Physical characteristics
- • location: Southern Moldova and South West Odessa Oblast
- • length: 53 Km
- Basin size: 343 km²

= Schinoasa River =

The Schinoasa River (Ukrainian: Скиноса) is a left affluent river of the Cogâlnic River that flows through southern Moldova and southwestern Odessa Oblast of Ukraine.

== Description ==
The Schinoasa River starts in the forests at the top of the Schinoasa valley and collects all the water that drains through the area. At first, the river flows toward the southeast, but it later turns to go south-southeast. It follows the valley until it gets close to the Cogâlnic River, right near the old German colony of Schinoasa.

== Ecology ==
In July 2012, an environmental cleanup of the river was organized in Satul Nou, Cimișlia District, led by 18-year-old local resident Mariana Bubuioc. Utilizing a budget of 1,200 lei and a team of 25 volunteers—with support from a rural youth program funded by the U.S. Embassy and local authorities—the initiative cleared accumulated waste from the river channel.

=== Waste Removing ===
On 17 July 2020, local youth organization members (#AdBJuniorSelemet) organized a community cleanup campaign focused on clearing waste and dry vegetation from the river channel in Sălcuța (or Selemet), inviting residents to help restore the local aquatic ecosystem.

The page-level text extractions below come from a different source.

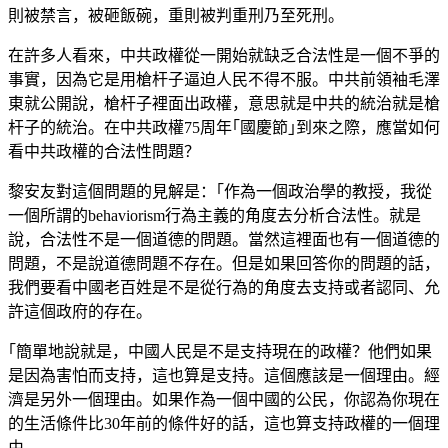
則被禁言，被砸飯碗，重則被判重刑乃至死刑。
在許多人看來，中共政權從一開始就缺乏合法性是一個不爭的
事實，因為它是用槍杆子逼迫人民不得不服。中共前領袖毛澤
東就公開說，槍杆子裡面出政權，意思就是中共的統治就是槍
杆子的統治。在中共政權75周年｢國慶節｣到來之際，應當如何
看中共政權的合法性問題？
黎安友對這個問題的見解是：｢作為一個政治學的教授，我從
一個所謂的behaviorism行為主義的角度去分析合法性。就是
說，合法性不是一個道德的問題。當然這裡面也有一個道德的
問題，不是說道德問題不存在。但是如果回答你的問題的話，
我們要看中國老百姓是不是從行為的角度去支持或者認同、允
許這個政府的存在。
｢簡單地說就是，中國人民是不是支持現在的政權？他們如果
是因為害怕而支持，這也算是支持。這個應該是一個理由。經
濟是另外一個理由。如果作為一個中國的公民，你認為你現在
的生活條件比30年前的條件好的話，這也算支持政權的一個理
由。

== Archaeological findings ==
Recent archaeological research conducted in the vicinity of the Schinoasa River springs in the Cimișlia District has identified significant historical sites dating to the 4th century AD.

In the area east of Sagaidac and north of Suric, researchers discovered a settlement situated at the base of a hill at the confluence of two valleys, approximately 0.6 kilometers west of the Schinoasa river. Surface findings at this site included fragments of Roman amphorae and wheel-thrown pottery made from fine and coarse paste, characteristic of the Sântana de Mureș-Cerneahov culture associated with the Goths during the Migration Period (4th century AD).

Furthermore, evidence suggests a dual-horizon settlement in the western agricultural area of Sagaidac dating to the 3rd–4th centuries AD. Partial excavations carried out at this location in 2018 revealed over 40 pits and structural complexes attributed to the late Roman period.